Since the dECM-based hydrogel might be used as a scaffold in cell culture, it was necessary to evaluate whether it undergoes macroscopic changes over time. Swelling analyses on cell-free 25 mg/mL dECM-based hydrogel molds revealed that in the first 10 min, there was a rapid increase in normalized weight, after which the curve ‘flattens’ and tends to a lower value, indicating the material reached a swelling plateau and remained stable. The saturation curve of the material was typical of swelling processes, with rapid development at the beginning, followed by a gradual slowing and eventual stabilization. This analysis confirmed that the cardiac dECM-based hydrogel structural components maintained integrity over time, enabling its application in long-term culture conditions.

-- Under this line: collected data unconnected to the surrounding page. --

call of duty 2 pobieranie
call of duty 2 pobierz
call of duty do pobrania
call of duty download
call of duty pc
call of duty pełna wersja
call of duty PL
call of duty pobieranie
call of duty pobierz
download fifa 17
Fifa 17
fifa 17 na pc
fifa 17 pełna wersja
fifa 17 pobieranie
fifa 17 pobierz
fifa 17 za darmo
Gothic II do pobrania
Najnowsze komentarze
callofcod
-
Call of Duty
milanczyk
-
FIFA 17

As the last assessment, cytocompatibility of cardiac dECM-based hydrogel was evaluated with human bone marrow mesenchymal stem cells (hBM-MSCs). The first step towards assessing cytocompatibility was to examine the hBM-MSC capacity to be cultured on the cardiac dECM-based hydrogel. Following the MTS Cell Proliferation Assay, cardiac dECM-based hydrogel was observed as a valid growth substrate for hBM-MSCs (Figure 7a–c). Cells grown onto the cardiac dECM-based hydrogel (hydrogel condition) had a proliferation fold increase comparable or higher (day 1, 1022 ± 0.04; day 7, 1.16 ± 0.16; day 10, 1.24 ± 0.18) than the control in each time point.

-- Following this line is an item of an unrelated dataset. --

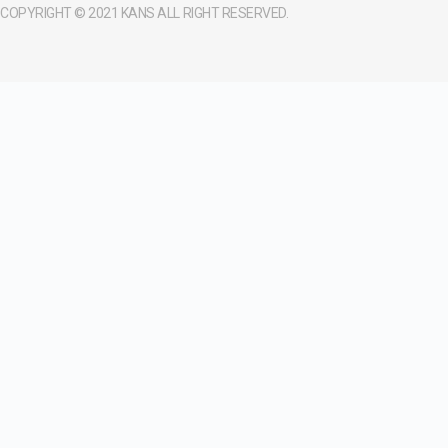
COPYRIGHT © 2021 KANS ALL RIGHT RESERVED.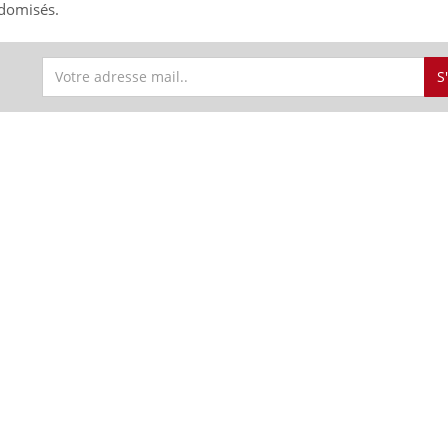
ndomisés.
S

The amount of LDH (Figure 7d–f) released in the hydrogel condition (0.9 ± 0.09) was comparable with the control condition in the first 24 h of culture. Likewise, at other time points (7–10 days), there were no differences in cell death between plastic and hydrogel, except when compared with the DMSO condition (cytotoxicity positive control).

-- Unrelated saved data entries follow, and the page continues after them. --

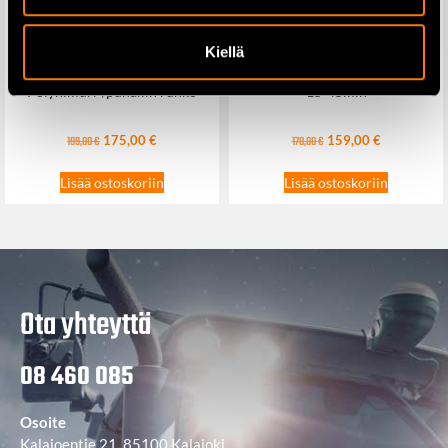
Kiellä
Makita DAS180Z
Makita DC18RD Laturi 2x18V
Pölynimuri-/puhallin runko
15-45min
175,00
€
159,00
€
199,00
€
170,00
€
Lisää ostoskoriin
Lisää ostoskoriin
Ota yhteyttä
08 460 085
Osoite
Kalajoentie 21, 85100 Kalajoki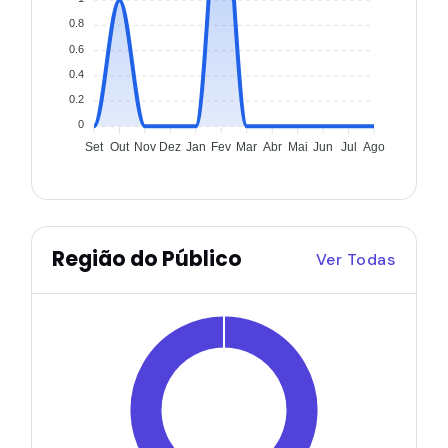
0.8
0.6
0.4
0.2
0
Set
Out
Nov
Dez
Jan
Fev
Mar
Abr
Mai
Jun
Jul
Ago
Região do Público
Ver Todas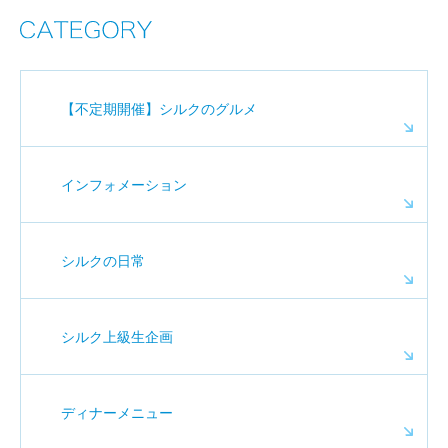
【不定期開催】シルクのグルメ
インフォメーション
シルクの日常
シルク上級生企画
ディナーメニュー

The cytocompatibility of the cardiac dECM-based hydrogel was rigorously tested using hBM-MSCs. Cell proliferation assays over 1, 7, and 10 days revealed that the hydrogel provided a conducive microenvironment for cell survival and growth. Generally, cytocompatibility assays were limited to a few days of culture [55]. Instead, to test the ability of this scaffold to support long-term cultures, we continued the evaluation up to the tenth day, obtaining results comparable to those of the plastic control. At the end, both assays showed that cells exhibited a positive growth response when placed in contact with the hydrogel, suggestive of its cytocompatibility.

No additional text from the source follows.